Clare blinked, and discovered she had tossed four cans of pumpkin puree into her cart without noticing.

She pulled out her phone and checked the reception. Nothing, of course. She waited one minute, then five, then five more, just to be sure Cal hadn’t parked elsewhere and walked to the store. She weighed eleven minutes against his lack of impulse control and decided it was good. Or at least, okay.
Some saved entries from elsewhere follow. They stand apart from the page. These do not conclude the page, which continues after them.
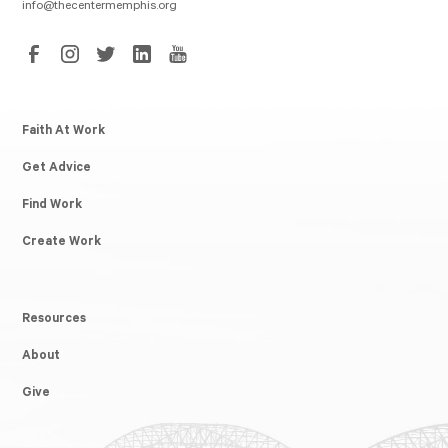
info@thecentermemphis.org
Faith At Work
Get Advice
Find Work
Create Work
Resources
About
Give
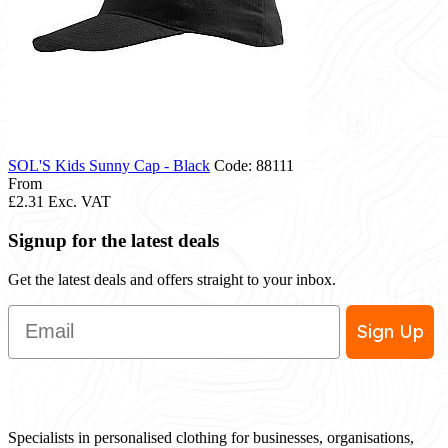
SOL'S Kids Sunny Cap - Black
Code: 88111
From
£2.31
Exc. VAT
Signup for the latest deals
Get the latest deals and offers straight to your inbox.
Email
Sign Up
Specialists in personalised clothing for businesses, organisations,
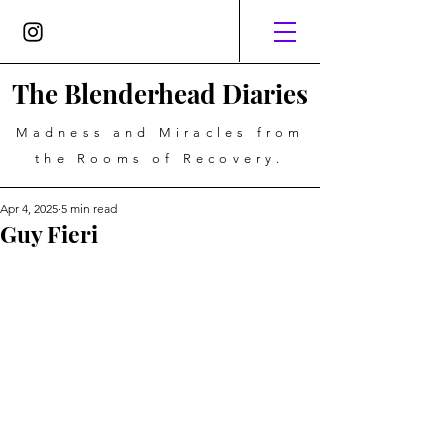
The Blenderhead Diaries
Madness and Miracles from
the Rooms of Recovery.
Apr 4, 2025
5 min read
Guy Fieri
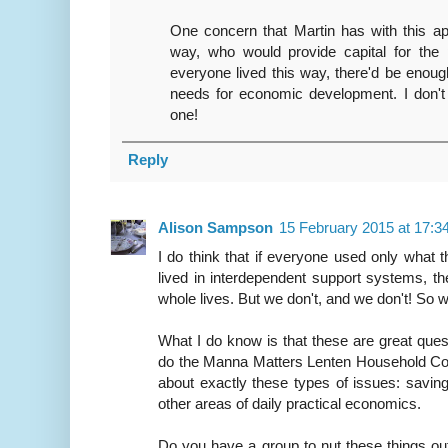
One concern that Martin has with this app
way, who would provide capital for the 
everyone lived this way, there'd be eno
needs for economic development. I don't
one!
Reply
Alison Sampson
15 February 2015 at 17:3
I do think that if everyone used only what 
lived in interdependent support systems, th
whole lives. But we don't, and we don't! So w
What I do know is that these are great ques
do the Manna Matters Lenten Household Cov
about exactly these types of issues: saving
other areas of daily practical economics.
Do you have a group to nut these things o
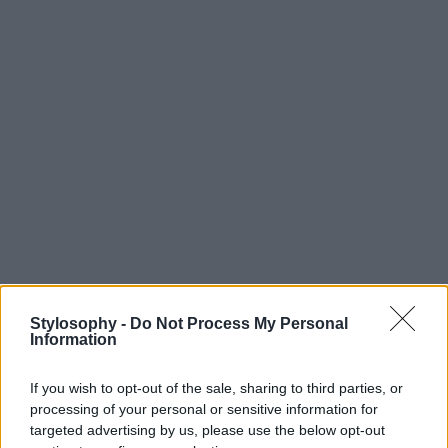
Stylosophy -
Do Not Process My Personal
Information
If you wish to opt-out of the sale, sharing to third parties, or
processing of your personal or sensitive information for
targeted advertising by us, please use the below opt-out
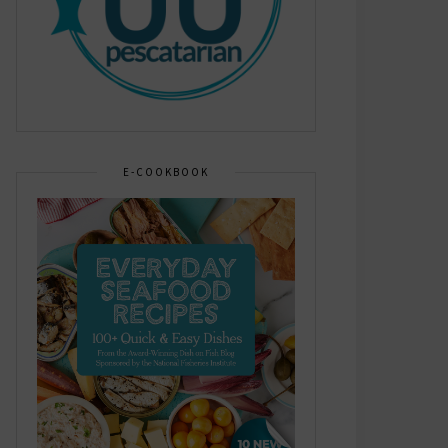
E-COOKBOOK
She removed the wet-floor pylons, rapped on the men’s room door, and said, “Ethan.” There was a click, and Tiny peered out at her. “What happened? Is it safe?”

“He drove around the parking lot and left. We’re going to give him enough time to check out the rest of the town before we get back on the road ourselves.”

Tiny emerged, with Rose on her hip and the baby bag slung over her shoulder. “All right.” She looked up at Clare’s Santa hat, but didn’t say anything.

“I planned on taking us back to the rectory—my house—so I need to know, Tiny—can Cal find that address? Did you tell him my name?”

“Um. Your first name, yeah. But honestly, I forgot your last name so—” Tiny shook her head. “He knows you’re friends with Meghan Smith, ’cause he saw you there.”

And he never met Russ, because he was still out target shooting that day. His beefy buddy Dillon had followed her car as far as the gas station in Millers Kill, but he wouldn’t have known her final destination.

“Okay, I think coming home with me is still the best choice.” She drew mother and daughter into a hug. “We’re going to keep you safe, Tiny. Both of you. We’re going to keep you safe.”